Segment Start: Data for review

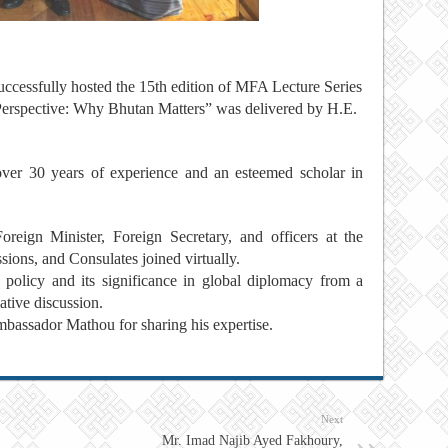
uccessfully hosted the 15th edition of MFA Lecture Series
 Perspective: Why Bhutan Matters” was delivered by H.E.
er 30 years of experience and an esteemed scholar in
eign Minister, Foreign Secretary, and officers at the
sions, and Consulates joined virtually.
policy and its significance in global diplomacy from a
ative discussion.
Ambassador Mathou for sharing his expertise.
Next
Mr. Imad Najib Ayed Fakhoury,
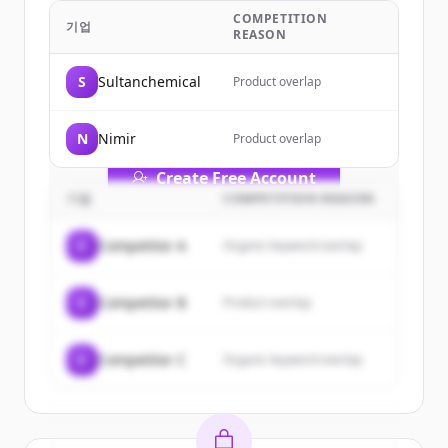
Ltd.
's
customers
COMPETITION
기업
REASON
Sign up for free to view all
customers
of
ATS Synthetic (Pvt.) Ltd.
.
S
Sultanchemical
Product overlap
New accounts include trial credits to
get started.
N
Nimir
Product overlap
Create Free Account
기업
COMPETITION REASON
이미 계정이 있나요?
로그인
C
Competitor A
Organic keyword overlap
C
Competitor B
Product overlap
C
Competitor C
Organic keyword overlap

Segment End: Data for review

# Problem details
Without any picture, return exactly the lines of the records above from the first through the line that contains "sions, and Consulates joined virtually.".

# Response for this exercise
uccessfully hosted the 15th edition of MFA Lecture Series
 Perspective: Why Bhutan Matters” was delivered by H.E.
er 30 years of experience and an esteemed scholar in
eign Minister, Foreign Secretary, and officers at the
sions, and Consulates joined virtually.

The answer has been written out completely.